My primary science hero is David Baltimore. What we know as a result of his intellectual endeavours is startling. He was always an exceptional student, but interestingly, during his undergrad, he lived in the shadow of an upperclassman by the name of Howard Temin (see below). He went on to grad school at Rockefeller, where he earned the knickname "the little emperor" from the esteemed facutly, as he never took shit from nobody; even Nobel laureates on the faculty would find themselves in over their heads when they attempted to criticize Baltimore's work.
He eventually went on to discover reverse transcriptase, which overthrew the "central dogma" (and for which he shared the 1975 Nobel Prize for Physiology or Medicine (at the age of 37!!!) with the aforementioned Temin, who independently proved the existence of reverse transcription). He also discovered the biochemical basis of VDJ recombination and NF-kB, among many other great accomlishments. He was also a pioneer in the development viral vectors for gene therapy. He continues to consistently produce top-notch science.
He was the founding director of the Whitehead Institute (interesting aside: while at MIT, he was one of three Nobel laureates in the biology department who were collectively referred to as the Good (Phil Sharp, who is a rediculously-kind man), the Bad (Baltimore, who was considered arrogant) and the Ugly (Susumu Tonegawa, who is supposedly a remarkbly unpleasant man). He has also served as the president of both Rockefeller University and Caltech. Additionally, he was an important influence on regulatory policies on recombinant DNA and has been a huge influence in HIV funding in the US.

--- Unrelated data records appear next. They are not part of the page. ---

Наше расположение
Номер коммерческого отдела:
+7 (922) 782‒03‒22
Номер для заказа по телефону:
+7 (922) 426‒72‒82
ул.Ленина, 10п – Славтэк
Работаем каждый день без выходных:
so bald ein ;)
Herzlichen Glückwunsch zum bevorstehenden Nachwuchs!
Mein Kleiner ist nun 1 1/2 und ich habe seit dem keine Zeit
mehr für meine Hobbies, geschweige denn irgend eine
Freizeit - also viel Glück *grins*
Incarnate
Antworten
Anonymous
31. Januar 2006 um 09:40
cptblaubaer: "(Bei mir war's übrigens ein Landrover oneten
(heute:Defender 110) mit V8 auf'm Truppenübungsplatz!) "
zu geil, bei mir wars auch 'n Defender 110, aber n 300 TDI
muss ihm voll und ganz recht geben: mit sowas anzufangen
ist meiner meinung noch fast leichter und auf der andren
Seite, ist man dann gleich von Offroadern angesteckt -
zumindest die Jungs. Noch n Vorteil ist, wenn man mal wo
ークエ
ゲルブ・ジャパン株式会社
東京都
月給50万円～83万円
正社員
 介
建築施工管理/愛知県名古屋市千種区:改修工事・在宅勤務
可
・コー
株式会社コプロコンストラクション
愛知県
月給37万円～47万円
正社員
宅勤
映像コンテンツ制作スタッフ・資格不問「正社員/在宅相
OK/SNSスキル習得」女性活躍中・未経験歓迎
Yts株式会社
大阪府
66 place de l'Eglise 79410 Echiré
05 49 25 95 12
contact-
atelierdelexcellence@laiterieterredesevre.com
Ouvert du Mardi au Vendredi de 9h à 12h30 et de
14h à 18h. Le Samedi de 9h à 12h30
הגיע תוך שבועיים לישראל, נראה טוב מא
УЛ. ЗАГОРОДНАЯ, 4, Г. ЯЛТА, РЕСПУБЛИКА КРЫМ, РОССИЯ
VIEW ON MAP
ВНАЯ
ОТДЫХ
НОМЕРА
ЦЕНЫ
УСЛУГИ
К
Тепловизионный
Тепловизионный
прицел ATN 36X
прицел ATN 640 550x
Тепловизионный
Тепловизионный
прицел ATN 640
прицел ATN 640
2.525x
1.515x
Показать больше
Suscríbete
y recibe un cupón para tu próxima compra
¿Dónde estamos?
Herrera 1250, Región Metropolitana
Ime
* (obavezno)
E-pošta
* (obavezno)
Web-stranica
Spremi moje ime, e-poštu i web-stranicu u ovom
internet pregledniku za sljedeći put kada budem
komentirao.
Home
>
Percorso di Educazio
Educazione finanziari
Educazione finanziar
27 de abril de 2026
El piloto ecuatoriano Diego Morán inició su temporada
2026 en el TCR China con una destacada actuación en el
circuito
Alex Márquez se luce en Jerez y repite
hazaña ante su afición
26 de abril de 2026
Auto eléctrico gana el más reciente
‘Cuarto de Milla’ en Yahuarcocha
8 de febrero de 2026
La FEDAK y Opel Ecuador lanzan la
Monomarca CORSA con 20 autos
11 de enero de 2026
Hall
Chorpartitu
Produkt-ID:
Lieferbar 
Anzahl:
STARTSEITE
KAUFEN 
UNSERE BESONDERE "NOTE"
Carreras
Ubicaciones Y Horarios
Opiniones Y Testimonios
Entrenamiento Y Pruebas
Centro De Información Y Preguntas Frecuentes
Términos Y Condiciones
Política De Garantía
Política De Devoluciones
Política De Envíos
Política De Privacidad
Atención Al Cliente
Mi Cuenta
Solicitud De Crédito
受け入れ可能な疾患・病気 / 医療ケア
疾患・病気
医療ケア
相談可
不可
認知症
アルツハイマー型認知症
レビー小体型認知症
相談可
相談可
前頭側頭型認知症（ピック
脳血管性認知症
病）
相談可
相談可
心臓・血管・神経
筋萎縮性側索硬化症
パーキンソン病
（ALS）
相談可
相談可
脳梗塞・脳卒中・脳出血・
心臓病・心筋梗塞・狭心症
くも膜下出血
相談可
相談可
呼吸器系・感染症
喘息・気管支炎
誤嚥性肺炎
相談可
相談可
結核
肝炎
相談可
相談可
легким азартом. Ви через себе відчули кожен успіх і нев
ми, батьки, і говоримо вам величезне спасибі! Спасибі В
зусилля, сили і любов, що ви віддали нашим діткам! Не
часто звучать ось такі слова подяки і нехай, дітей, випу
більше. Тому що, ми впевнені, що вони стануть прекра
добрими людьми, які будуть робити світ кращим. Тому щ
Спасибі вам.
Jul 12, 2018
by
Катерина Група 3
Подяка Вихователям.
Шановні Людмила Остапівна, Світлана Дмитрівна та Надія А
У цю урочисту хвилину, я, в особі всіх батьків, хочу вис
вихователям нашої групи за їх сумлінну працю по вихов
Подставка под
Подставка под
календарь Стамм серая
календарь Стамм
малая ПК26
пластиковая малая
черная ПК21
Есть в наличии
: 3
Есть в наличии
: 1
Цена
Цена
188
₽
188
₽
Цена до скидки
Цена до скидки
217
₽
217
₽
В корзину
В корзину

He is well known for the "Imanishi-Kari affair", in which a collaborator was accused of falsifying data in a Cell paper. He stood by his collaborator, insisted that any abuse or allegations being thrown at her be thrown at him as well, and refused to retract the paper. A long, arduous, and well-publicized misconduct hearing led to his dismissal from the presidency of Rockefeller and polarization of the science world. His one-time friends, such as Wally Gilber turned on him. Mark Ptashne (presumably seeing trouble on the horizon from one of his main competitors) took the "whistle-blower" into his lab. However, in the end, Baltimore was vindicated, the results were proven true, and the "whislte-blower" was discredited. Baltimore moved-on with his life and became the president of the esteemed Caltech.
Finally, the number of incredible scientists that have trained with Baltimore is astonishing: some notables include Inder Verma (Salk), Gary Nabel (NIH), Richard Mulligan (Harvard), Sankar Ghosh (Yale), Steve Smale (HHMI/UCLA), Steve Goff (HHMI/Columbia), Frederick Alt (HHMI/Harvard), Victor Ambros (Dartmouth), and David Knipe (Harvard) among many, many more.
That's why David Baltimore is one of my science heroes.